Collected data
■ ■ ■

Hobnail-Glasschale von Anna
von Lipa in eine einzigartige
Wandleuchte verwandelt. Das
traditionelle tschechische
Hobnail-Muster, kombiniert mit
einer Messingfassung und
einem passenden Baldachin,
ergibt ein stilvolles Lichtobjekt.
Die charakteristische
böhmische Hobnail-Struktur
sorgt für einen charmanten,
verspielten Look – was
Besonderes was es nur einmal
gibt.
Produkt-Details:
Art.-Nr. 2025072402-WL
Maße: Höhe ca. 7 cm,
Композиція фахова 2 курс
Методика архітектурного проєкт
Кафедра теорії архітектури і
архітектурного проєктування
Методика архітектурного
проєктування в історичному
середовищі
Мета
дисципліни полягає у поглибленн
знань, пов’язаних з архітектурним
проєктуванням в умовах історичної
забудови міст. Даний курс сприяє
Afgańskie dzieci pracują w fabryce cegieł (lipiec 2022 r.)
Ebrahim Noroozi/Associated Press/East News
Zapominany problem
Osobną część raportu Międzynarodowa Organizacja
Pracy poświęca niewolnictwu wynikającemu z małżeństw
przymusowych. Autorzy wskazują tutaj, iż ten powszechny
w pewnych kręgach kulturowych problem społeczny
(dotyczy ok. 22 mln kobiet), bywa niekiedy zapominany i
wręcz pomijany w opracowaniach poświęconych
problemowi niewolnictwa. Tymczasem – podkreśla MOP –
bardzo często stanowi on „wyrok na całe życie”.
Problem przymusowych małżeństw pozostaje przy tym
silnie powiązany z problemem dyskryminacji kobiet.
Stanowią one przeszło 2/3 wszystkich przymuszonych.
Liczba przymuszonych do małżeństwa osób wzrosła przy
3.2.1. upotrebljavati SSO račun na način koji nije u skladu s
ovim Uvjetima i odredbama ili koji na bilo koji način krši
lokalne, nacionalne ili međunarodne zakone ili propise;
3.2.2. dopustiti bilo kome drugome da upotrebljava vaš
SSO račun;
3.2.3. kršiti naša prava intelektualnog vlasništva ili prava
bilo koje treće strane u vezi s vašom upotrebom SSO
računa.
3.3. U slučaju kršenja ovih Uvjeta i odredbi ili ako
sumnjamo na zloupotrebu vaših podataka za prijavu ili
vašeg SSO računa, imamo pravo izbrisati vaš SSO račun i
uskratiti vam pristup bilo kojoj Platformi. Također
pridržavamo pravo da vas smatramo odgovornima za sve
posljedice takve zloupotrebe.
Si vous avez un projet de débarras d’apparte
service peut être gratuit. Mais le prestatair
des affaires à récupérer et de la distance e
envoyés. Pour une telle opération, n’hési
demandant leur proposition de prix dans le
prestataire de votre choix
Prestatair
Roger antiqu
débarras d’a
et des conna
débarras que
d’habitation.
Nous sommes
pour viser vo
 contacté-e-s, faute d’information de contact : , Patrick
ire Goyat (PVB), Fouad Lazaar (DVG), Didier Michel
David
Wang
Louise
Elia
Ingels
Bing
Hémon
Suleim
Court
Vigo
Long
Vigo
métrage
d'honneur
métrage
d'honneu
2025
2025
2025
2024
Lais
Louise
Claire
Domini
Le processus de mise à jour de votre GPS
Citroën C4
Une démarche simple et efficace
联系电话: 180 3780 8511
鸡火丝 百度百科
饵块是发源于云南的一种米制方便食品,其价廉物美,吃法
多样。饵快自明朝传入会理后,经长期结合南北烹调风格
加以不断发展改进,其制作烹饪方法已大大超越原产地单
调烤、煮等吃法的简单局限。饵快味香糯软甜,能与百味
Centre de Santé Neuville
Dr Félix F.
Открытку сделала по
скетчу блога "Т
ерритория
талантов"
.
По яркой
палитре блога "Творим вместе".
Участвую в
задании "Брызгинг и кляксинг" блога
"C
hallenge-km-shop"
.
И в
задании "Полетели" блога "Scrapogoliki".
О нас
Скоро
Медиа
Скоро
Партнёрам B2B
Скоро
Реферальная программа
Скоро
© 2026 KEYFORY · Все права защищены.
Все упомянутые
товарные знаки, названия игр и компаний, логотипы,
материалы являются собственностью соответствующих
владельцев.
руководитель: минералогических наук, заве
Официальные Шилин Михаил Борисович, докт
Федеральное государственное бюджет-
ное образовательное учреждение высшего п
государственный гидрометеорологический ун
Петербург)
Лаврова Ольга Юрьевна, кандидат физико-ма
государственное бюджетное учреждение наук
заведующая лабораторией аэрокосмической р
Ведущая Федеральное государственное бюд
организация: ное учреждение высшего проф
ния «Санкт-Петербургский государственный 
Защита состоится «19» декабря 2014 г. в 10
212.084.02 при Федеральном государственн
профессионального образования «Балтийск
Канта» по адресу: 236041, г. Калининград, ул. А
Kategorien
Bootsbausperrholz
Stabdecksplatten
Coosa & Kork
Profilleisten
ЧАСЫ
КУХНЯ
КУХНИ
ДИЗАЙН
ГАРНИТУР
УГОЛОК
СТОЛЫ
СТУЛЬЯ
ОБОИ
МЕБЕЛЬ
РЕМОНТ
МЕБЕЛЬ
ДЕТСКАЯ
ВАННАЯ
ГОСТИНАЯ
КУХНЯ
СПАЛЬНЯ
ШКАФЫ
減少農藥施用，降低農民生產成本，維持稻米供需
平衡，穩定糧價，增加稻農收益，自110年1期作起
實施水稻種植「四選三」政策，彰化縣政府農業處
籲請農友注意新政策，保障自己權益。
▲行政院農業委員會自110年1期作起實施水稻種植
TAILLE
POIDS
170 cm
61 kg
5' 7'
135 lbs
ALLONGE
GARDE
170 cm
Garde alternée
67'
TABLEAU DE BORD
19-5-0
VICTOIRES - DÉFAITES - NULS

■ ■ ■

### [What the task asks]
Word for word, please print every line from the beginning of the records to the line bearing "знань, пов’язаних з архітектурним", counting both ends and stopping there.

### [Your response]
Hobnail-Glasschale von Anna
von Lipa in eine einzigartige
Wandleuchte verwandelt. Das
traditionelle tschechische
Hobnail-Muster, kombiniert mit
einer Messingfassung und
einem passenden Baldachin,
ergibt ein stilvolles Lichtobjekt.
Die charakteristische
böhmische Hobnail-Struktur
sorgt für einen charmanten,
verspielten Look – was
Besonderes was es nur einmal
gibt.
Produkt-Details:
Art.-Nr. 2025072402-WL
Maße: Höhe ca. 7 cm,
Композиція фахова 2 курс
Методика архітектурного проєкт
Кафедра теорії архітектури і
архітектурного проєктування
Методика архітектурного
проєктування в історичному
середовищі
Мета
дисципліни полягає у поглибленн
знань, пов’язаних з архітектурним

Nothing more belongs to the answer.